Excluding documents
Prevent pages being indexed by the Crawler by adding exclude rules. You can exclude specific domains, subdomains, URLs, metadata, etc.
Last updated
Prevent pages being indexed by the Crawler by adding exclude rules. You can exclude specific domains, subdomains, URLs, metadata, etc.
Last updated
Crawler Only
Unlike search settings, documents excluded via the exclude rules are not stored in the search index. Therefore changes to the rules require a re-index and are not realtime. We generally recommend to instead filter documents via Search settings.
To start, head to the Crawler rules section.
Click the ‘Create rule’ button in the top right, then choose the ‘Exclude’ option.
Select the field for your exclude rule (e.g. URL, domain, directory). The fields in the dropdown are generated based on the data structure defined in your Schema.
Select an operator to define the condition (e.g. contains, equals, does not equal, etc.) for the exclude rule.
Enter a value for the field that you want to exclude. This may be a directory name, a domain, a full URL, or something else that defines the content you want to exclude. See the examples below.
Exclude rules may take between 20 mins to a few hours to process.
To exclude a specific URL:
Select 'URL' from the first dropdown.
Select 'Equals' from the second dropdown.
Enter the full URL in the third field, e.g. "www.example.com/articles/bad-news.html"
Click 'Create Rule'.
You can exclude specific sections of your website to ensure they don't appear in search results.
For example, if you don't want to index the blog content under "www.example.com/news/blog", you can set a rule to ignore everything under the Second directory if the name of that directory is blog.
Select "Second directory" (also referred as 'dir2') field.
Select 'Equals' from the second dropdown.
Enter the directory name (e.g. "blog").
Click 'Create Rule'.
You can exclude specific file types from your search results by targeting the filename extension at the end of the URL e.g. PDF, DOC.
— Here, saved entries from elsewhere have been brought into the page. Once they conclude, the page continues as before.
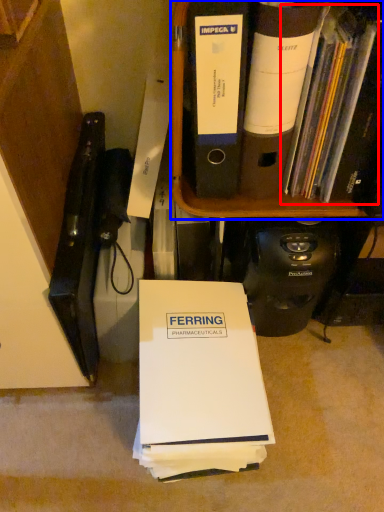 Question: Which of the following is the closest to the observer, book (highlighted by a red box) or bookcase (highlighted by a blue box)?

Choices:
 (A) book
 (B) bookcase

Answer: (A) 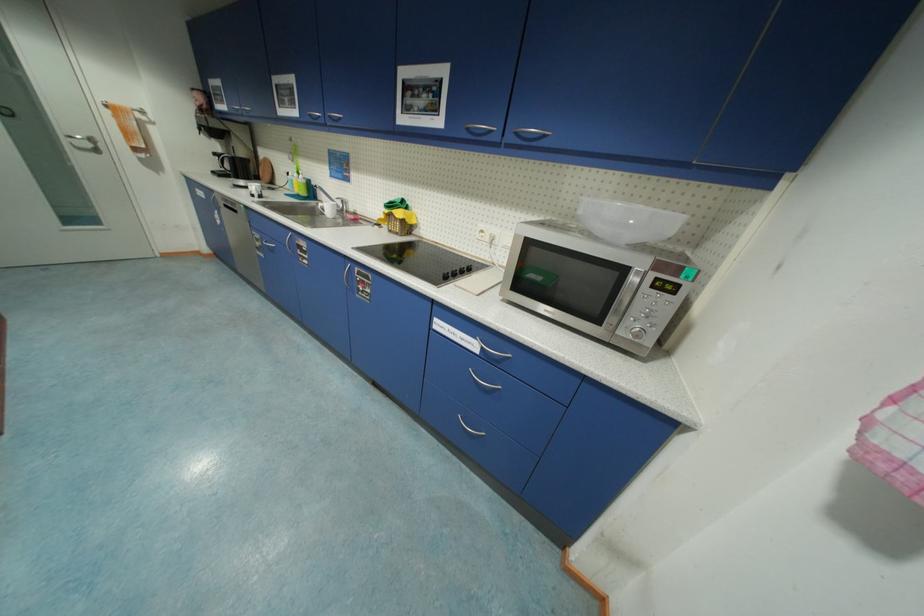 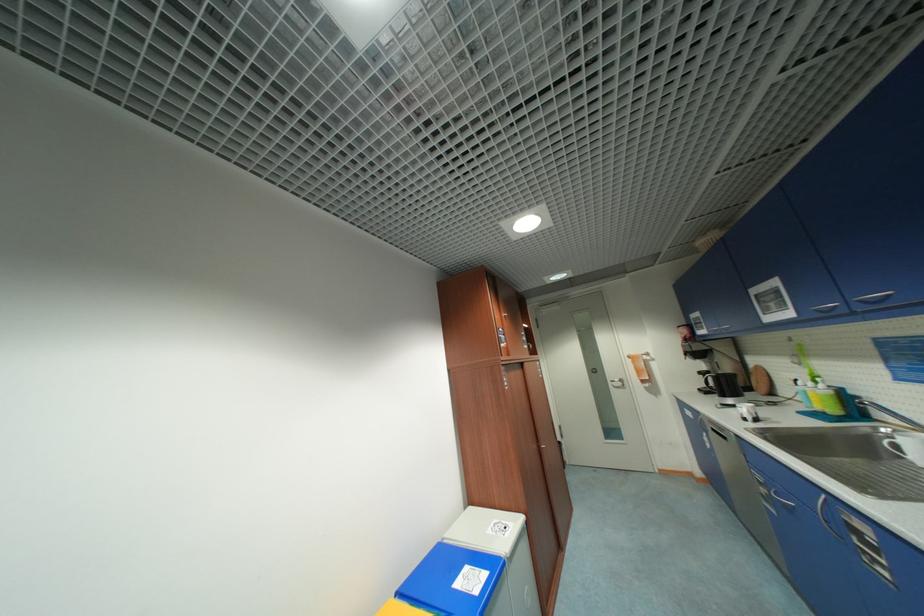 Locate, in the second image, the point that corresponds to (70,140) in the first image.

(615, 384) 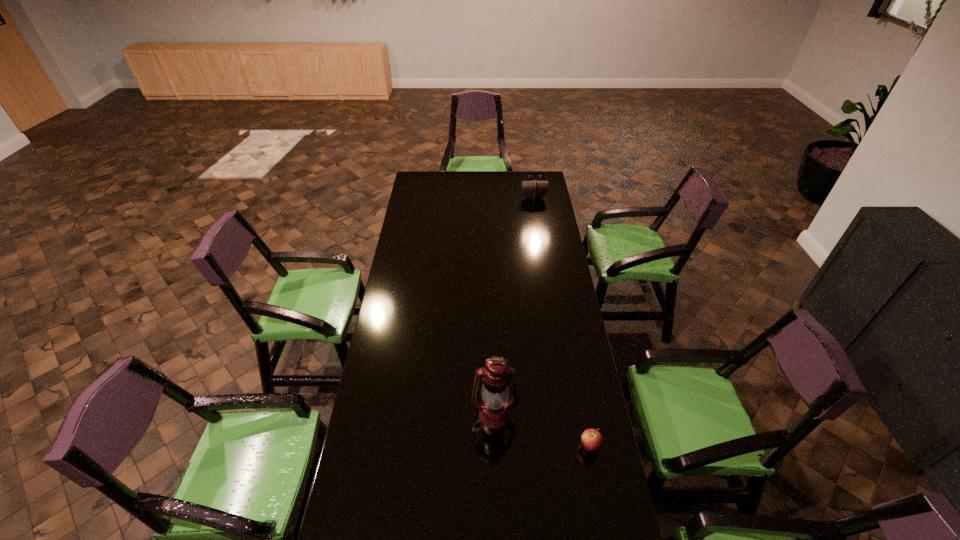 Where is `apple at the right edge`? apple at the right edge is located at coordinates (592, 440).

Find the location of a particular element. vacant space at the far edge of the desktop is located at coordinates (498, 187).

You are a GUI agent. You are given a task and a screenshot of the screen. Output one action in this format:
    pyautogui.click(x=<x>, y=<y>)
    Task: Click on the vacant space at the left edge of the desktop
    This screenshot has height=540, width=960.
    Given the screenshot: What is the action you would take?
    pyautogui.click(x=418, y=318)

Locate an element on the screen. blank space at the right edge is located at coordinates (534, 262).

This screenshot has height=540, width=960. I want to click on free space at the far right corner of the desktop, so click(x=538, y=179).

Where is `empty space that is in between the second shortest object and the oil lamp`? The height and width of the screenshot is (540, 960). empty space that is in between the second shortest object and the oil lamp is located at coordinates (514, 307).

I want to click on empty location between the shortest object and the tallest object, so click(542, 431).

Locate an element on the screen. The height and width of the screenshot is (540, 960). free area in between the second tallest object and the apple is located at coordinates (562, 322).

Locate an element on the screen. This screenshot has height=540, width=960. free spot between the nearest object and the tallest object is located at coordinates (542, 431).

Image resolution: width=960 pixels, height=540 pixels. I want to click on free spot between the shortest object and the leftmost object, so click(542, 431). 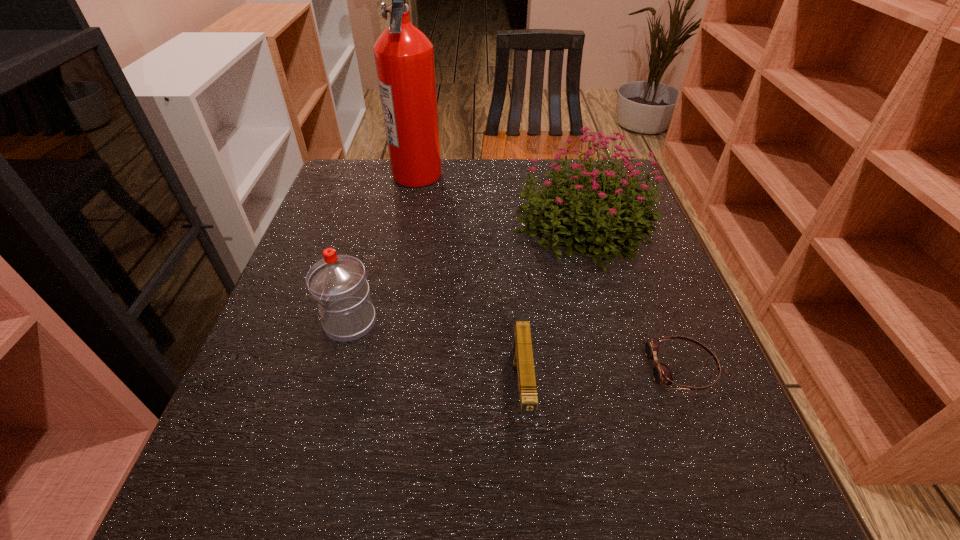 The image size is (960, 540). Identify the location of vacant space at the left edge of the desktop. click(x=324, y=377).

I want to click on vacant area at the right edge, so click(x=737, y=462).

In the image, there is a desktop. Identify the location of blank space at the far left corner. This screenshot has width=960, height=540. (359, 202).

At what (x,y) coordinates should I click in order to perform the action: click on free space at the near left corner. Please return your answer as a coordinate pair (x, y). Looking at the image, I should click on (256, 469).

At what (x,y) coordinates should I click in order to perform the action: click on free space at the near right corner of the desktop. Please return your answer as a coordinate pair (x, y). Looking at the image, I should click on (726, 509).

The image size is (960, 540). I want to click on vacant region between the bouquet and the pistol, so click(x=551, y=310).

Identify the location of free space that is in between the tallest object and the third shortest object. (384, 248).

Find the location of a particular element. Image resolution: width=960 pixels, height=540 pixels. vacant area that lies between the fire extinguisher and the bouquet is located at coordinates (499, 201).

At what (x,y) coordinates should I click in order to perform the action: click on vacant area that lies between the fourth shortest object and the fire extinguisher. Please return your answer as a coordinate pair (x, y). This screenshot has width=960, height=540. Looking at the image, I should click on (499, 201).

Image resolution: width=960 pixels, height=540 pixels. I want to click on unoccupied position between the second shortest object and the water bottle, so click(436, 357).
For example, to exclude all PDFs from your search results:
Select the URL field.
Select 'Ends with'.
Add ‘.pdf’ in the text field.
Click 'Create Rule'.
To only make a specific section of your website searchable, you can use the does not equal condition to any content that not within that section: For example, to only index the documentation within "www.example.com/docs", you can set up the following rule:
Select the URL field.
Select 'First directory'.
Select 'Does not equal'.
Add ‘docs' in the text field.
Click 'Create Rule'.